Even without the authority of the court in that case it could not be successfully contended that articles, in order to be covered by the paragraph, must be capable of being used for smoking, of and by themselves, for the language as it now reads includes not only the cigarette books and book covers passed upon by the court, but also pouches for smoking and chewing tobacco. We see no reason, therefore, why, if the cigarette paper and the pasteboard covers passed upon by the court were ejusdem generis with pipes and pipe bowls, smokers' stands are not ejusdem generis with the articles named in the paragraph, since their use is in no respect different from that of many of the articles enumerated.

We accordingly hold

1. That the articles covered by our first finding are dutiable at the rate of 35 per cent ad valorem under paragraph 208, act of July 24, 1897, as manufactures of wood, and we sustain this claim in the protests as to the merchandise covered thereby.

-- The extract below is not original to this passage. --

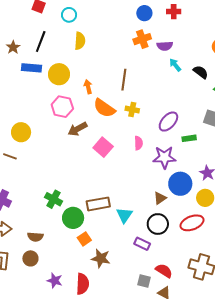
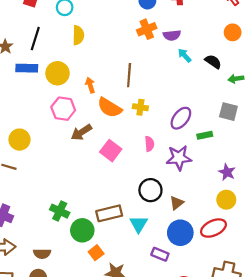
blue circle: (180, 184) -> (180, 233), moved
black circle: (158, 224) -> (150, 190), moved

2. That the articles covered by our second and fifth findings are dutiable at the rate of 45 per cent ad valorem under paragraph 193 of said act as manufactures of metal, and we sustain this claim in the protests as to the merchandise covered thereby.

3. That the articles covered by our third finding are dutiable at the rate of 35 per cent ad valorem under paragraph 450 of said act as manufactures of papier-maché, and we sustain this claim in the protests as to the merchandise covered thereby.

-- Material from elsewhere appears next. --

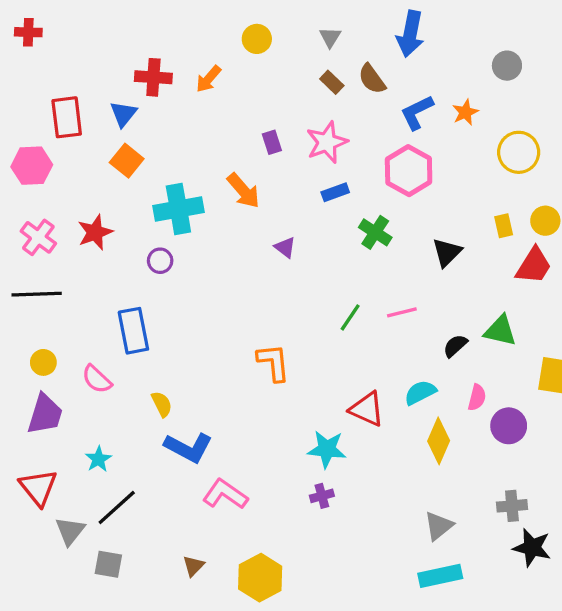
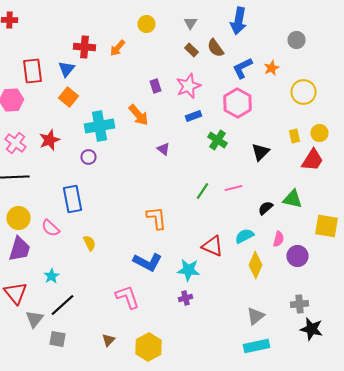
yellow circle: (43, 362) -> (18, 218), size x1.5
blue L-shape: (188, 447) -> (148, 262), moved
pink L-shape: (225, 494) -> (128, 297), turned 36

4. That the articles covered by our fourth finding are dutiable at the rate of 35 per cent ad valorem under paragraph 450 of said act as manufactures of leather, and sustain this claim in the protests as to the merchandise covered thereby.

5. That the provision for "all smokers' articles whatsoever" is more specific than the provision for "house furniture," and that the remaining articles covered by these protests are dutiable at the rate of 60 per cent ad valorem under paragraph 459 of said act as smokers' articles, as assessed, and as to these articles the protests are overruled and the decisions of the collector affirmed.